Abstract

Molecular pharming in plants offers exciting possibilities to address global access to modern biologics. However, differences in the N-glycosylation pathway including the presence of β(1,2)-xylose and core α(1,3)-fucose can affect activity, potency and immunogenicity of plant-derived proteins. Successful glycoengineering approaches toward human-like structures with no changes in plant phenotype, growth, or recombinant protein expression levels have been reported for Arabidopsis thaliana and Nicotiana benthamiana.
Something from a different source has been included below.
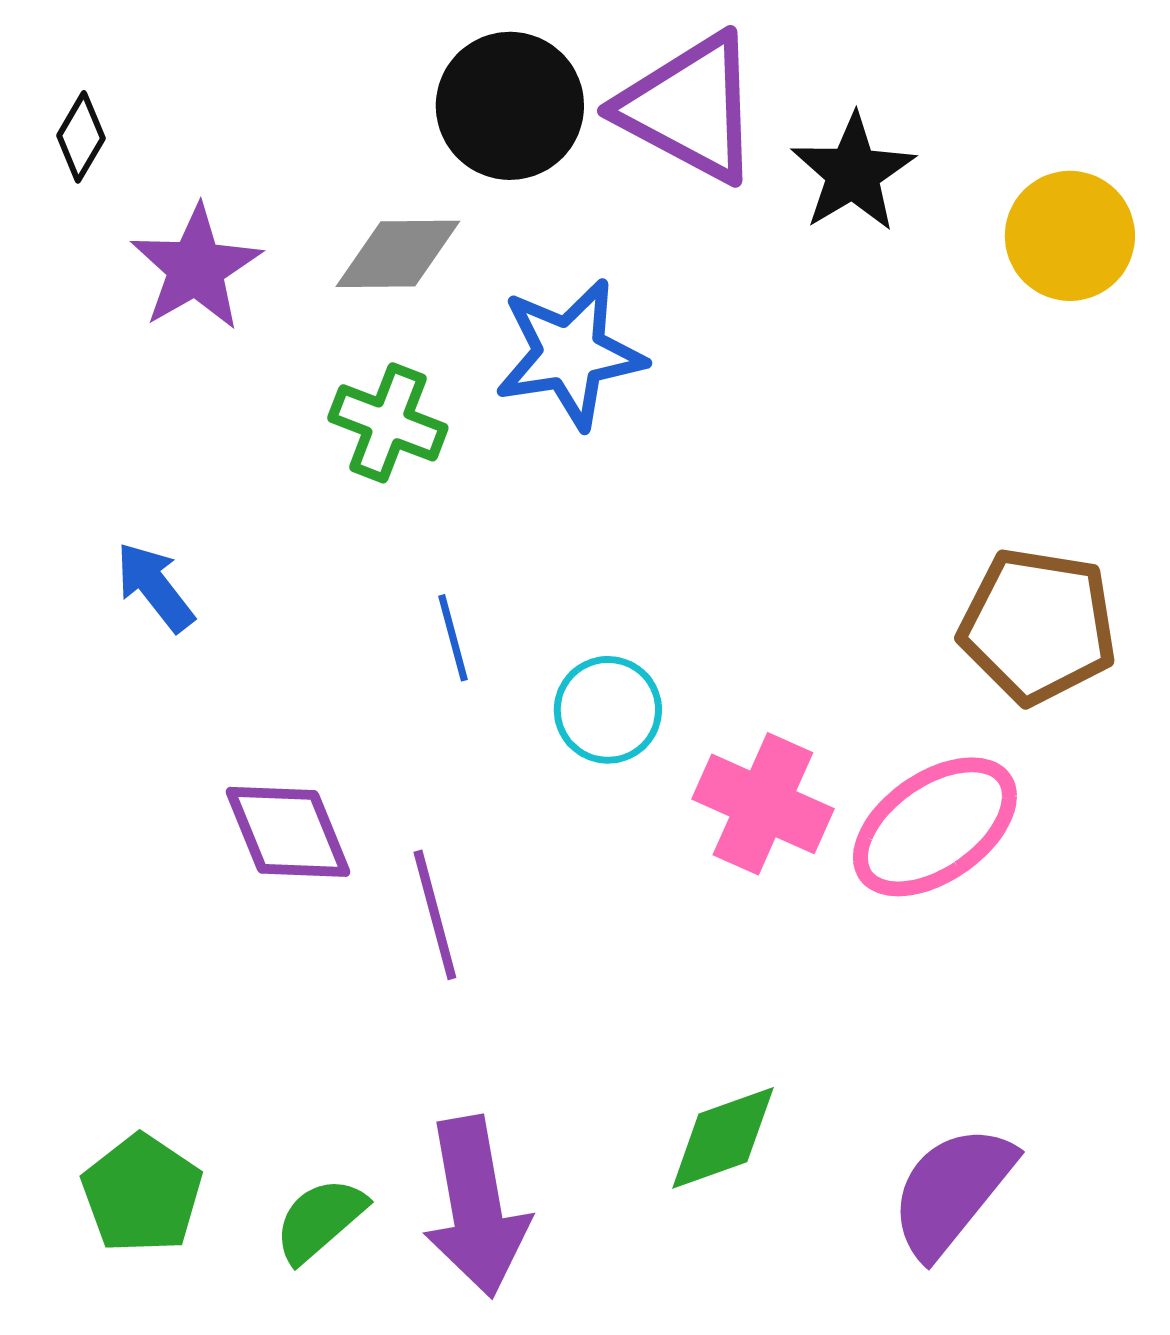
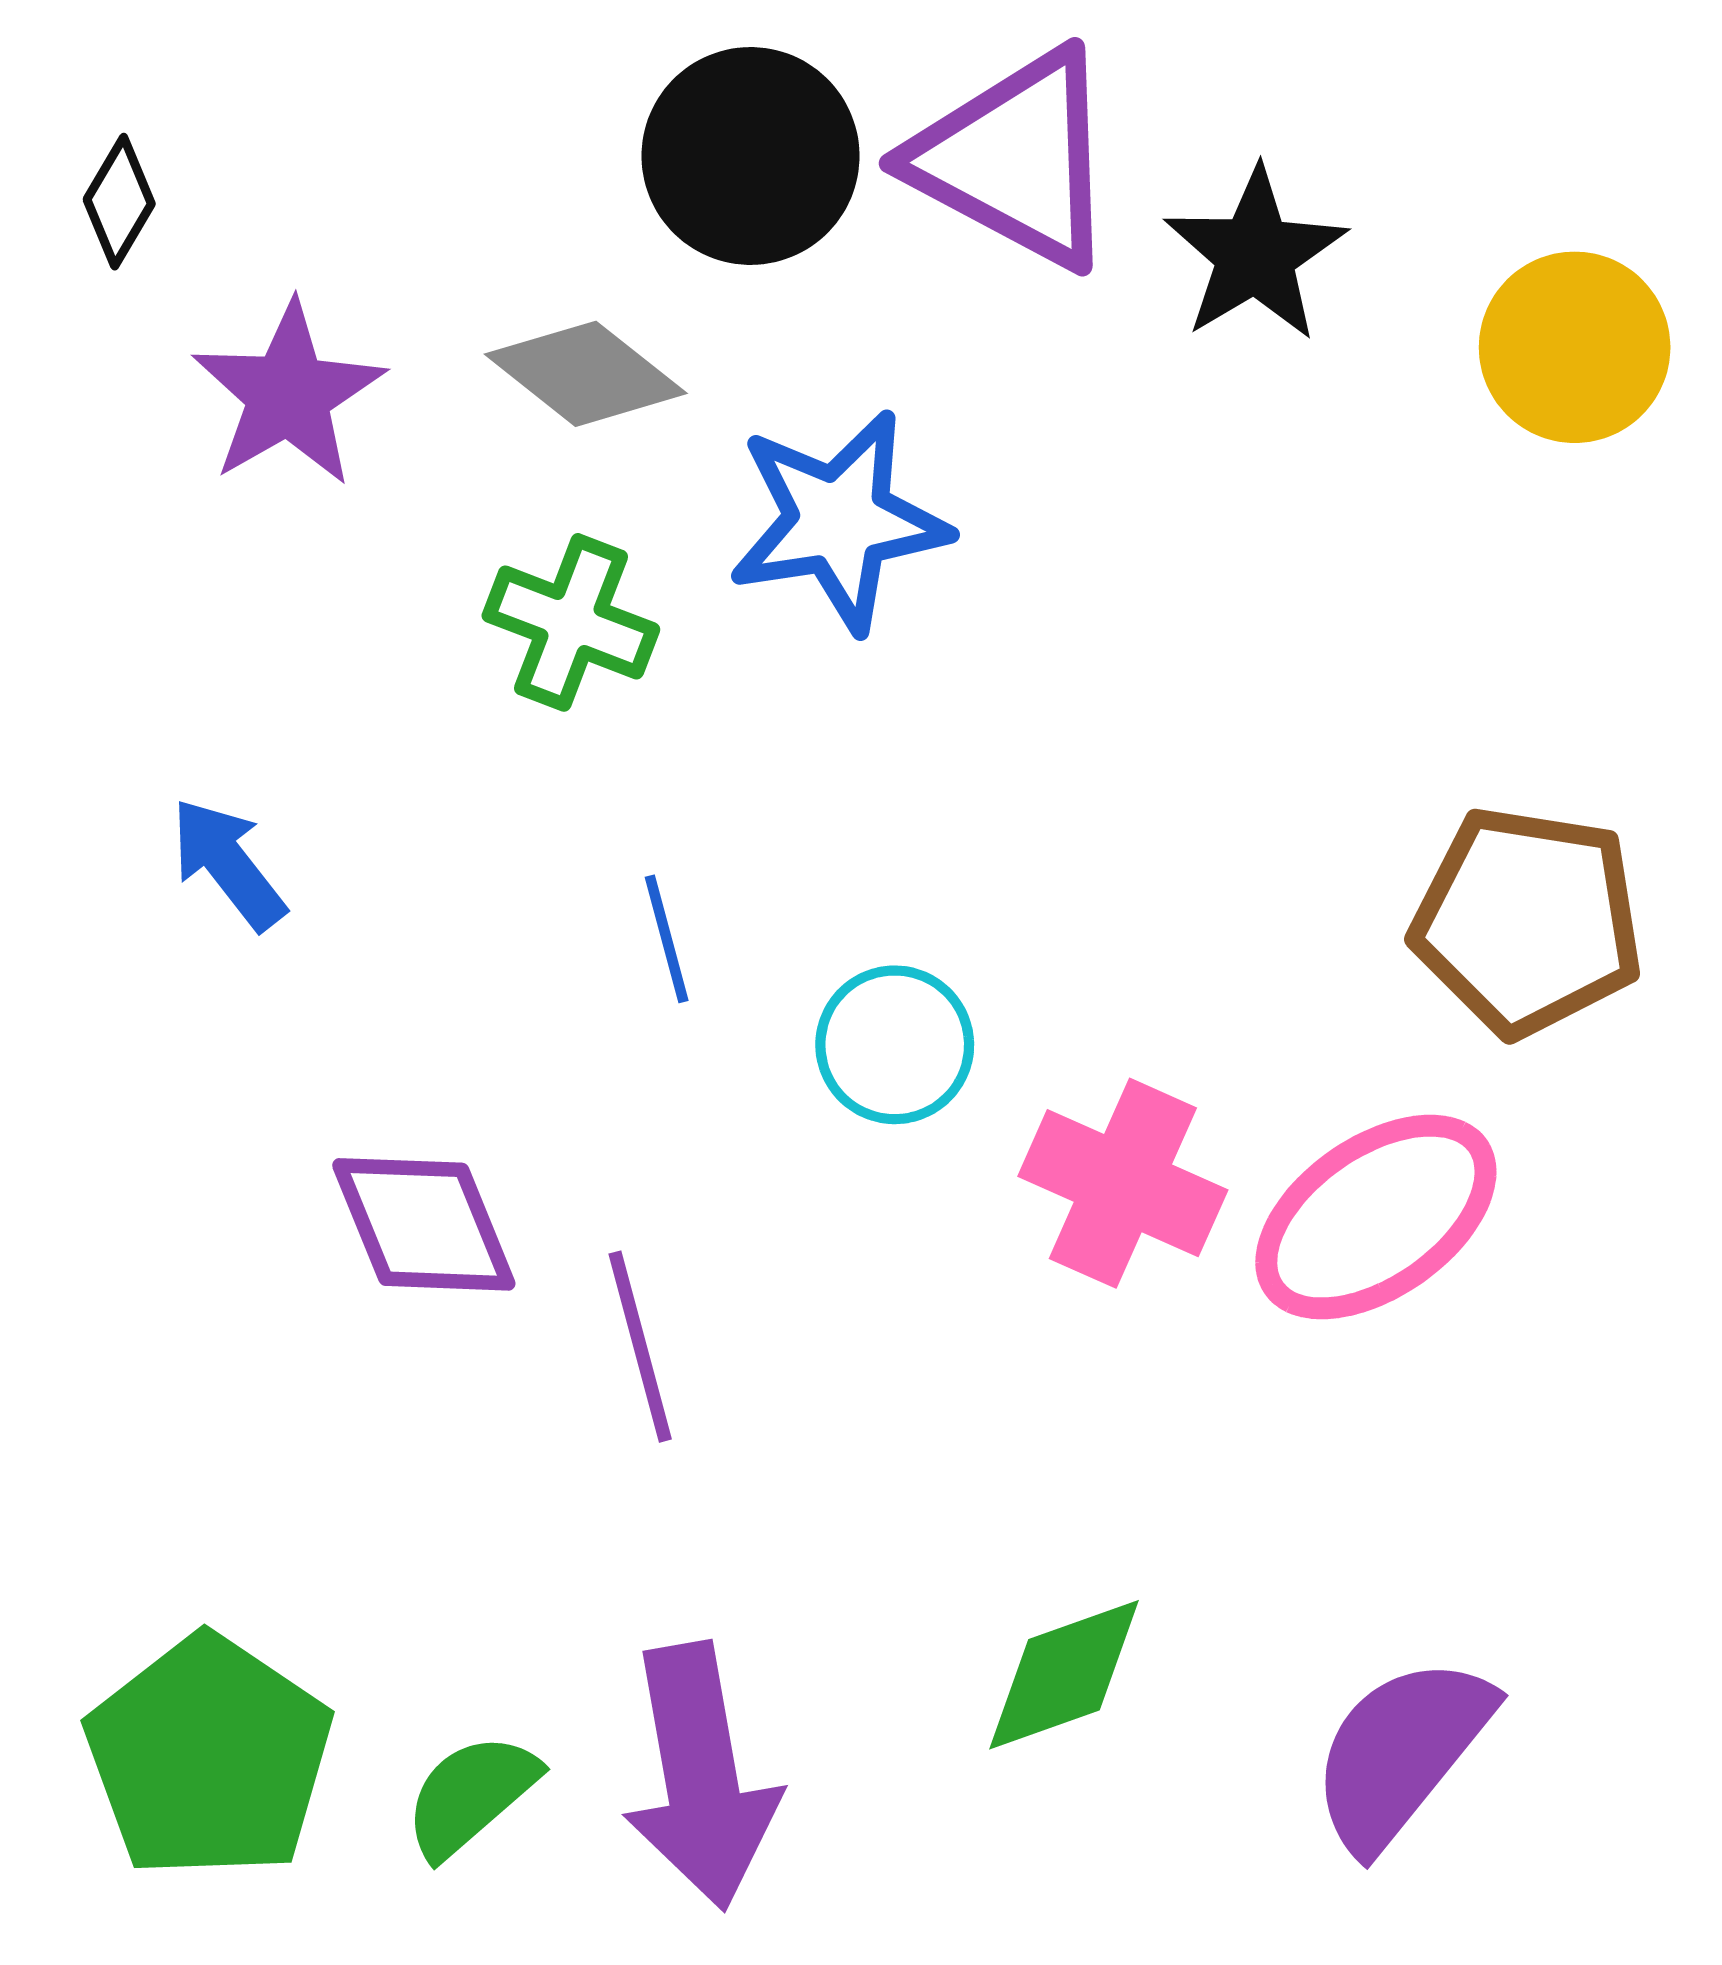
gray diamond: (398, 254) -> (586, 374), turned 39
green pentagon: (142, 1194) -> (209, 1757), size x1.4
Such engineering of N-glycosylation would also be desirable for Nicotiana tabacum, which remains the crop of choice for recombinant protein pharmaceuticals required at massive scale and for manufacturing technology transfer to less developed countries. Here, we generated N. tabacum cv. SR-1 β(1,2)-xylosyltransferase (XylT) and α(1,3)-fucosyltransferase (FucT) knockout lines using CRISPR/Cas9 multiplex genome editing, targeting three conserved regions of the four FucT and two XylT genes. These two enzymes are responsible for generating non-human N-glycan structures. We confirmed full functional knockout of transformants by immunoblotting of total soluble protein by antibodies recognizing β(1,2)-xylose and core α(1,3)-fucose, mass spectrometry analysis of recombinantly produced VRC01, a broadly neutralizing anti-HIV-1 hIgG1 antibody, and Sanger sequencing of targeted regions of the putative transformants. These data represent an important step toward establishing Nicotiana tabacum as a biologics platform for Global Health.